From   Rachael Wills <[email protected]>
To   "[email protected]" <[email protected]>
Subject   Re: st: Interpretation of coefficients for predictor with linear and quadratic terms in negative binomial regression
Date   Wed, 23 Oct 2013 04:43:56 +0000

Thank-you to everyone who has given me suggestions for my problem. 

Given my audience, and the lack of any other covariates in my model, I may investigate using splines (thanks Maarten). However, I really appreciate the resources and information on -margins-. Richard, your powerpoint slides were very informative and much appreciated.

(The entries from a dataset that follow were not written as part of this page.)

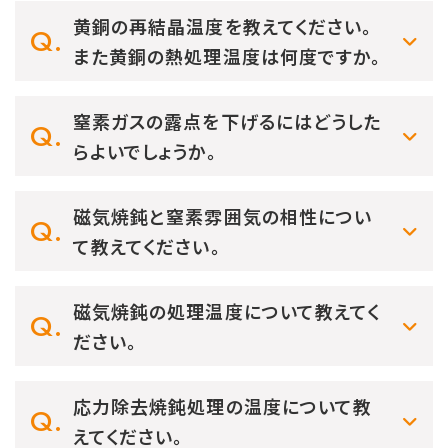
黄銅の再結晶温度を教えてください。
また黄銅の熱処理温度は何度ですか。
窒素ガスの露点を下げるにはどうした
らよいでしょうか。
磁気焼鈍と窒素雰囲気の相性につい
て教えてください。
磁気焼鈍の処理温度について教えてく
ださい。
応力除去焼鈍処理の温度について教
えてください。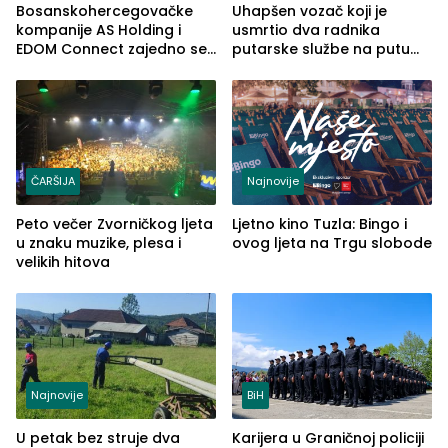
Bosanskohercegovačke
Uhapšen vozač koji je
kompanije AS Holding i
usmrtio dva radnika
EDOM Connect zajedno se
putarske službe na putu
šire na tržište Maroka
od Loznice prema Šapcu
(FOTO)
ČARŠIJA
Najnovije
Peto večer Zvorničkog ljeta
Ljetno kino Tuzla: Bingo i
u znaku muzike, plesa i
ovog ljeta na Trgu slobode
velikih hitova
Najnovije
BiH
U petak bez struje dva
Karijera u Graničnoj policiji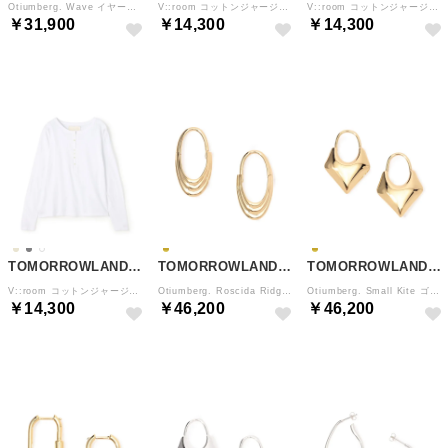
Otiumberg. Wave イヤーカフ （81 シルバー）
V::room コットンジャージー ヘンリーネックロングスリーブプルオーバー （15 グレー）
V::room コットンジャージー ヘンリーネックロングスリーブプルオーバー （43 ベージュ）
￥31,900
￥14,300
￥14,300
TOMORROWLAND GOODS
TOMORROWLAND GOODS
TOMORROWLAND GOODS
V::room コットンジャージー ヘンリーネックロングスリーブプルオーバー （11 ホワイト）
Otiumberg. Roscida Ridged Hoops ゴールド ピアス （91 ゴールド）
Otiumberg. Small Kite ゴールド ピアス （91 ゴールド）
￥14,300
￥46,200
￥46,200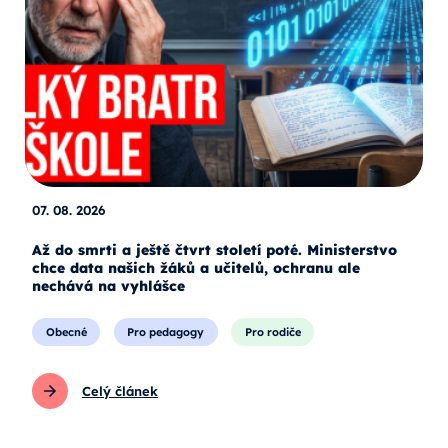
07. 08. 2026
Až do smrti a ještě čtvrt století poté. Ministerstvo
chce data našich žáků a učitelů, ochranu ale
nechává na vyhlášce
Obecné
Pro pedagogy
Pro rodiče
Celý článek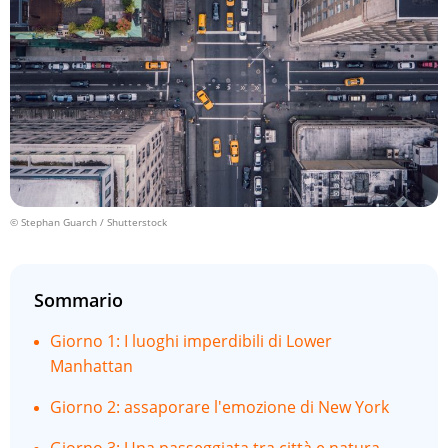
© Stephan Guarch / Shutterstock
Sommario
Giorno 1: I luoghi imperdibili di Lower
Manhattan
Giorno 2: assaporare l'emozione di New York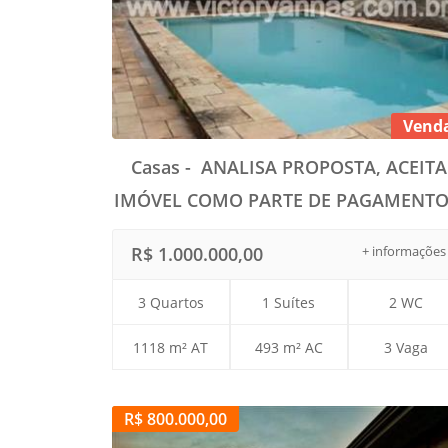
Vend
Casas - ANALISA PROPOSTA, ACEITA
IMÓVEL COMO PARTE DE PAGAMENTO!
R$ 1.000.000,00
+ informações
3 Quartos
1 Suítes
2 WC
1118 m² AT
493 m² AC
3 Vaga
R$ 800.000,00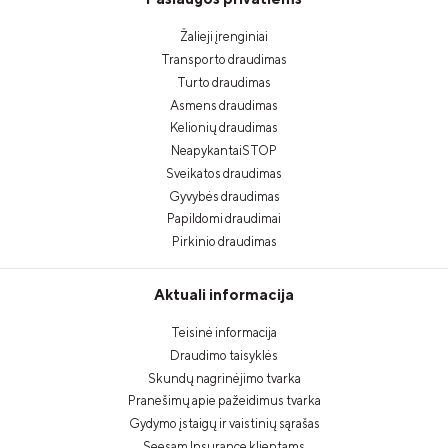
Žalieji įrenginiai
Transporto draudimas
Turto draudimas
Asmens draudimas
Kelionių draudimas
NeapykantaiSTOP
Sveikatos draudimas
Gyvybės draudimas
Papildomi draudimai
Pirkinio draudimas
Aktuali informacija
Teisinė informacija
Draudimo taisyklės
Skundų nagrinėjimo tvarka
Pranešimų apie pažeidimus tvarka
Gydymo įstaigų ir vaistinių sąrašas
Seesam Insurance klientams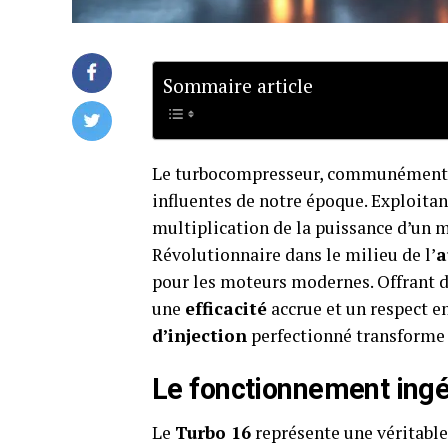
Sommaire article
Le turbocompresseur, communément
influentes de notre époque. Exploita
multiplication de la puissance d’un 
Révolutionnaire dans le milieu de l’
a
pour les moteurs modernes. Offrant 
une
efficacité
accrue et un respect 
d’injection
perfectionné transforme
Le fonctionnement ingé
Le
Turbo 16
représente une véritable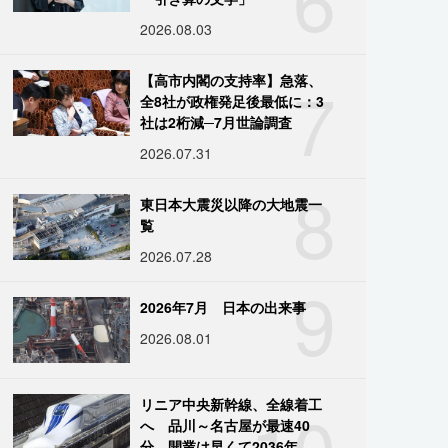
2026.08.03
7
【高市内閣の支持率】急落、
全8社が政権発足後最低に：3
社は2桁減─7月世論調査
2026.07.31
8
東日本大震災以降の大地震一
覧
2026.07.28
9
2026年7月 日本の出来事
2026.08.01
10
リニア中央新幹線、全線着工
へ 品川～名古屋が最速40
分、開業は早くて2036年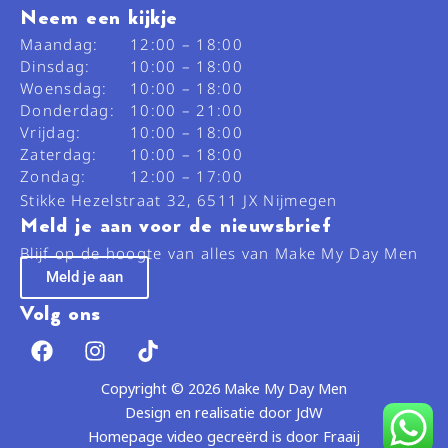
Neem een kijkje
Maandag:
12:00 – 18:00
Dinsdag:
10:00 – 18:00
Woensdag:
10:00 – 18:00
Donderdag:
10:00 – 21:00
Vrijdag:
10:00 – 18:00
Zaterdag:
10:00 – 18:00
Zondag:
12:00 – 17:00
Stikke Hezelstraat 32, 6511 JX Nijmegen
Meld je aan voor de nieuwsbrief
Blijf op de hoogte van alles van Make My Day Men
Meld je aan
Volg ons
F
I
T
a
n
i
c
s
k
Copyright © 2026 Make My Day Men
e
t
t
Design en realisatie door JdW
b
a
o
Homepage video gecreërd is door Fraaij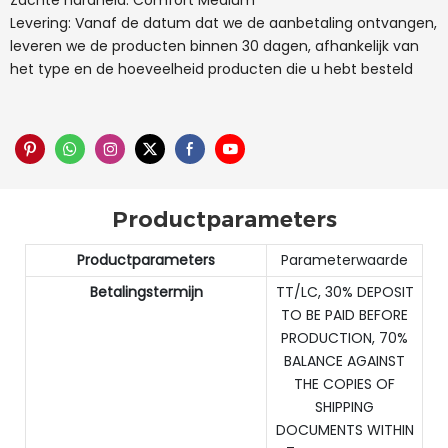
Zachte hardheid: Comfort Medium
Levering: Vanaf de datum dat we de aanbetaling ontvangen,
leveren we de producten binnen 30 dagen, afhankelijk van
het type en de hoeveelheid producten die u hebt besteld
Productparameters
Productparameters
Parameterwaarde
Betalingstermijn
TT/LC, 30% DEPOSIT
TO BE PAID BEFORE
PRODUCTION, 70%
BALANCE AGAINST
THE COPIES OF
SHIPPING
DOCUMENTS WITHIN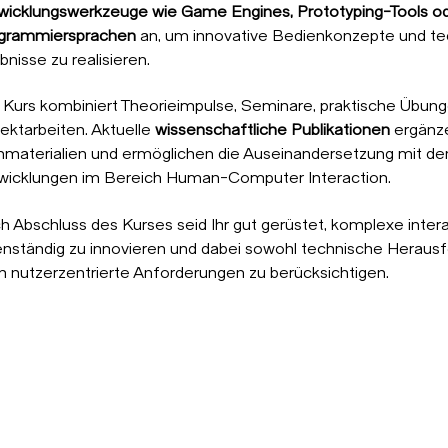
wicklungswerkzeuge wie Game Engines, Prototyping-Tools o
grammiersprachen
an, um innovative Bedienkonzepte und te
bnisse zu realisieren.
 Kurs kombiniert Theorieimpulse, Seminare, praktische Übung
jektarbeiten. Aktuelle
wissenschaftliche Publikationen
ergänze
nmaterialien und ermöglichen die Auseinandersetzung mit d
wicklungen im Bereich Human-Computer Interaction.
h Abschluss des Kurses seid Ihr gut gerüstet, komplexe inte
enständig zu innovieren und dabei sowohl technische Herausf
h nutzerzentrierte Anforderungen zu berücksichtigen.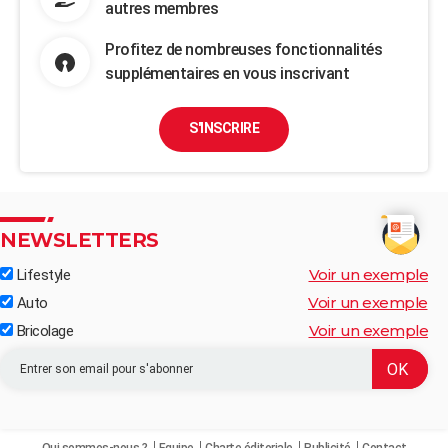
autres membres
Profitez de nombreuses fonctionnalités
supplémentaires en vous inscrivant
S'INSCRIRE
NEWSLETTERS
Voir un exemple
Lifestyle
Voir un exemple
Auto
Voir un exemple
Bricolage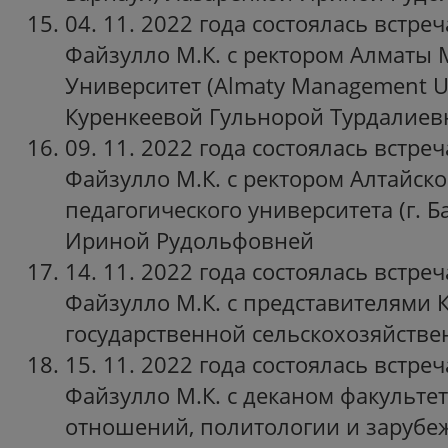
04. 11. 2022 года состоялась встре
Файзулло М.К. с ректором Алматы
Университет (Almaty Management Un
Куренкеевой Гульнорой Турдалиев
09. 11. 2022 года состоялась встре
Файзулло М.К. с ректором Алтайско
педагогического университета (г. 
Ириной Рудольфовней
14. 11. 2022 года состоялась встре
Файзулло М.К. с представителями 
государственной сельскохозяйстве
15. 11. 2022 года состоялась встре
Файзулло М.К. с деканом факульт
отношений, политологии и зарубе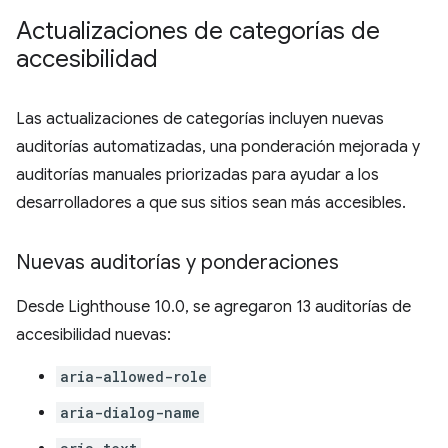
Actualizaciones de categorías de
accesibilidad
Las actualizaciones de categorías incluyen nuevas
auditorías automatizadas, una ponderación mejorada y
auditorías manuales priorizadas para ayudar a los
desarrolladores a que sus sitios sean más accesibles.
Nuevas auditorías y ponderaciones
Desde Lighthouse 10.0, se agregaron 13 auditorías de
accesibilidad nuevas:
aria-allowed-role
aria-dialog-name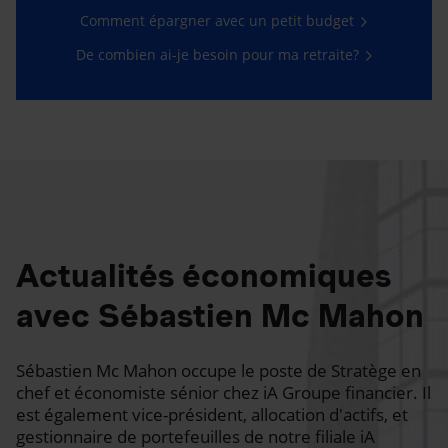
Comment épargner avec un petit budget
De combien ai-je besoin pour ma retraite?
Actualités économiques
avec Sébastien Mc Mahon
Sébastien Mc Mahon occupe le poste de Stratège en
chef et économiste sénior chez iA Groupe financier. Il
est également vice-président, allocation d'actifs, et
gestionnaire de portefeuilles de notre filiale iA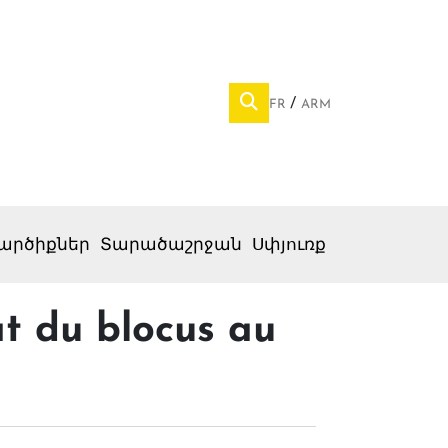
FR
ARM
արծիքներ
Տարածաշրջան
Սփյուռք
at du blocus au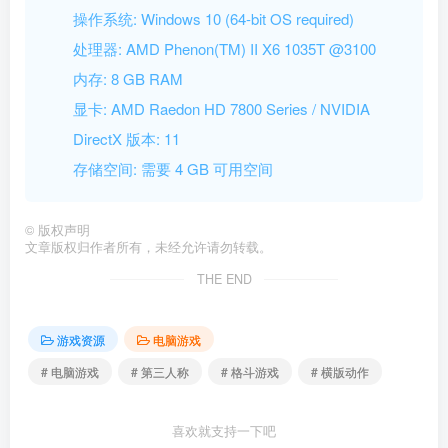
操作系统: Windows 10 (64-bit OS required)
处理器: AMD Phenon(TM) II X6 1035T @3100
内存: 8 GB RAM
显卡: AMD Raedon HD 7800 Series / NVIDIA
DirectX 版本: 11
存储空间: 需要 4 GB 可用空间
©
版权声明
文章版权归作者所有，未经允许请勿转载。
THE END
游戏资源
电脑游戏
# 电脑游戏
# 第三人称
# 格斗游戏
# 横版动作
喜欢就支持一下吧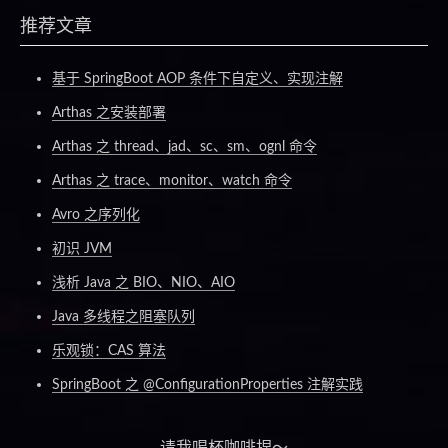
推荐文章
基于 SpringBoot AOP 条件下自定义、实现注解
Arthas 之安装部署
Arthas 之 thread、jad、sc、sm、ognl 命令
Arthas 之 trace、monitor、watch 命令
Avro 之序列化
初识 JVM
浅析 Java 之 BIO、NIO、AIO
Java 多线程之阻塞队列
乐观锁：CAS 算法
SpringBoot 之 @ConfigurationProperties 注解实践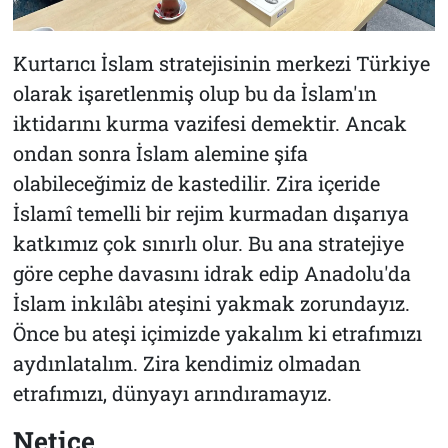
Kurtarıcı İslam stratejisinin merkezi Türkiye
olarak işaretlenmiş olup bu da İslam'ın
iktidarını kurma vazifesi demektir. Ancak
ondan sonra İslam alemine şifa
olabileceğimiz de kastedilir. Zira içeride
İslamî temelli bir rejim kurmadan dışarıya
katkımız çok sınırlı olur. Bu ana stratejiye
göre cephe davasını idrak edip Anadolu'da
İslam inkılâbı ateşini yakmak zorundayız.
Önce bu ateşi içimizde yakalım ki etrafımızı
aydınlatalım. Zira kendimiz olmadan
etrafımızı, dünyayı arındıramayız.
Netice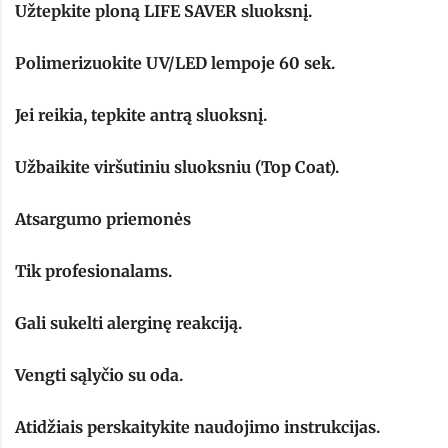
Užtepkite ploną LIFE SAVER sluoksnį.
Polimerizuokite UV/LED lempoje 60 sek.
Jei reikia, tepkite antrą sluoksnį.
Užbaikite viršutiniu sluoksniu (Top Coat).
Atsargumo priemonės
Tik profesionalams.
Gali sukelti alerginę reakciją.
Vengti sąlyčio su oda.
Atidžiais perskaitykite naudojimo instrukcijas.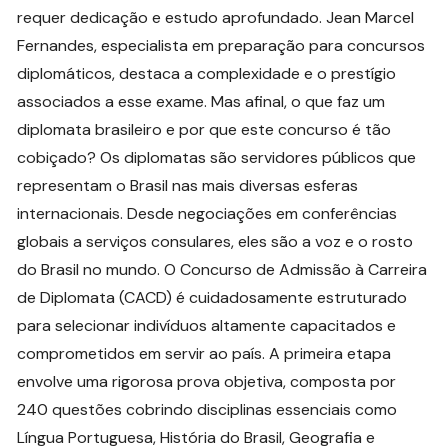
requer dedicação e estudo aprofundado. Jean Marcel
Fernandes, especialista em preparação para concursos
diplomáticos, destaca a complexidade e o prestígio
associados a esse exame. Mas afinal, o que faz um
diplomata brasileiro e por que este concurso é tão
cobiçado? Os diplomatas são servidores públicos que
representam o Brasil nas mais diversas esferas
internacionais. Desde negociações em conferências
globais a serviços consulares, eles são a voz e o rosto
do Brasil no mundo. O Concurso de Admissão à Carreira
de Diplomata (CACD) é cuidadosamente estruturado
para selecionar indivíduos altamente capacitados e
comprometidos em servir ao país. A primeira etapa
envolve uma rigorosa prova objetiva, composta por
240 questões cobrindo disciplinas essenciais como
Língua Portuguesa, História do Brasil, Geografia e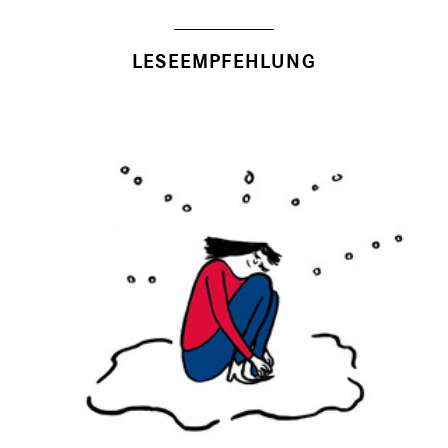
LESEEMPFEHLUNG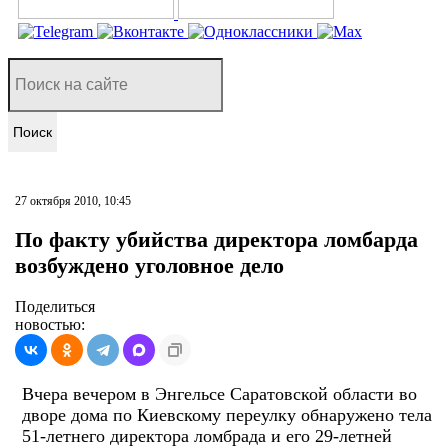
Поиск
27 октября 2010, 10:45
По факту убийства директора ломбарда
возбуждено уголовное дело
Поделиться
новостью:
Вчера вечером в Энгельсе Саратовской области во
дворе дома по Киевскому переулку обнаружено тела
51-летнего директора ломбрада и его 29-летней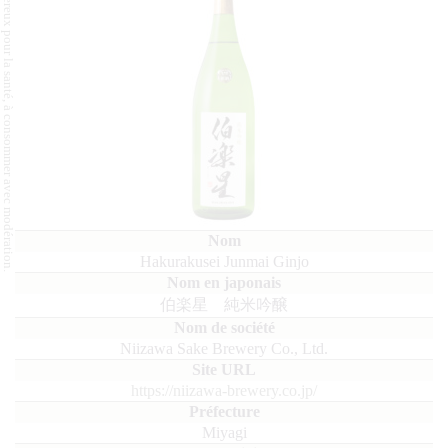
L'abus d'alcool est dangereux pour la santé, à consommer avec modération.
Hakurakusei Junmai Ginjo
伯楽星 純米吟醸
Niizawa Sake Brewery Co., Ltd.
https://niizawa-brewery.co.jp/
Miyagi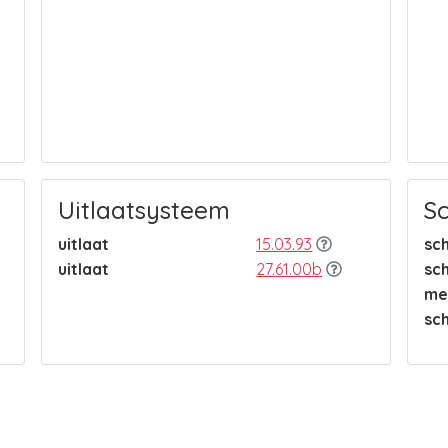
Uitlaatsysteem
S
uitlaat
15.03.93
sc
uitlaat
27.61.00b
sc
me
sc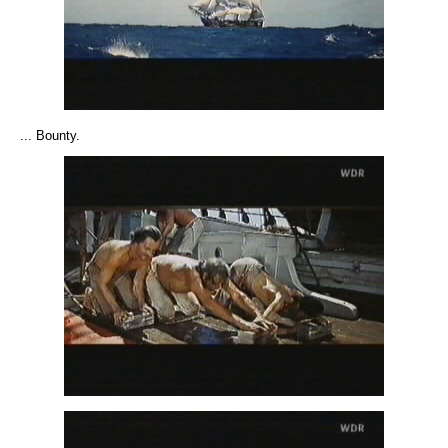
... Bounty.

In answer to your questions Kieran:
1. Occupancy is a measure of how full a childcare centre is. It is an aggregate measure over a given time period (I am using the average over a year). Very simplistically, two centres may be licenced to care for 100 children at a time. If one centre was attended by 70 children in a day they would have an occupancy of 70%, while the other may have been attended by 96, thus having an occupancy of 96%.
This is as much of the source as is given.